▶ Data for review
# # # #

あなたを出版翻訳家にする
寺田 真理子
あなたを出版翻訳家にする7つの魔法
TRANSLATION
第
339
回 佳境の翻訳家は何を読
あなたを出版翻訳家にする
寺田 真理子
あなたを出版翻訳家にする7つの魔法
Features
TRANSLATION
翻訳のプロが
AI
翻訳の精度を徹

# # # #

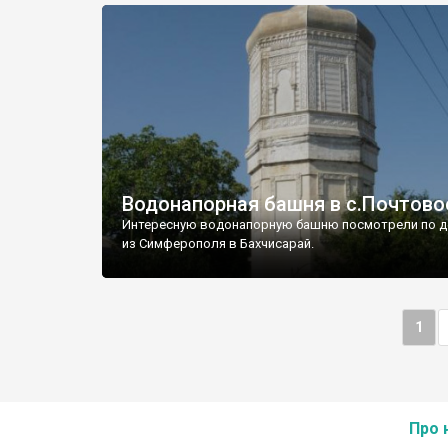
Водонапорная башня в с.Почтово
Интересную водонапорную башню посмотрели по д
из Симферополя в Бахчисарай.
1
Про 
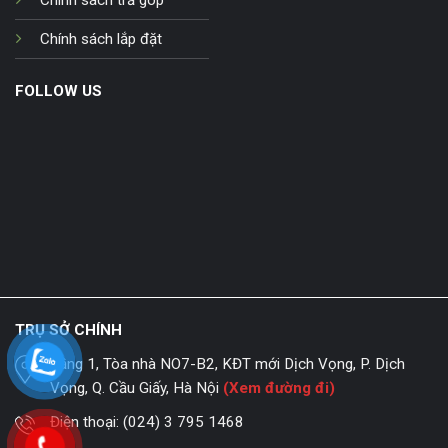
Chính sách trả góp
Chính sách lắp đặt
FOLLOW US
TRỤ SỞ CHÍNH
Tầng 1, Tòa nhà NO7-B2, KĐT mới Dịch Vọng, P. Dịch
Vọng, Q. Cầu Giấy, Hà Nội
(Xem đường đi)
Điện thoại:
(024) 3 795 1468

# # # #

▶ What is being asked
Your answer should be every line above that contains the word "Vọng".

▶ Result for this task
Tầng 1, Tòa nhà NO7-B2, KĐT mới Dịch Vọng, P. Dịch
Vọng, Q. Cầu Giấy, Hà Nội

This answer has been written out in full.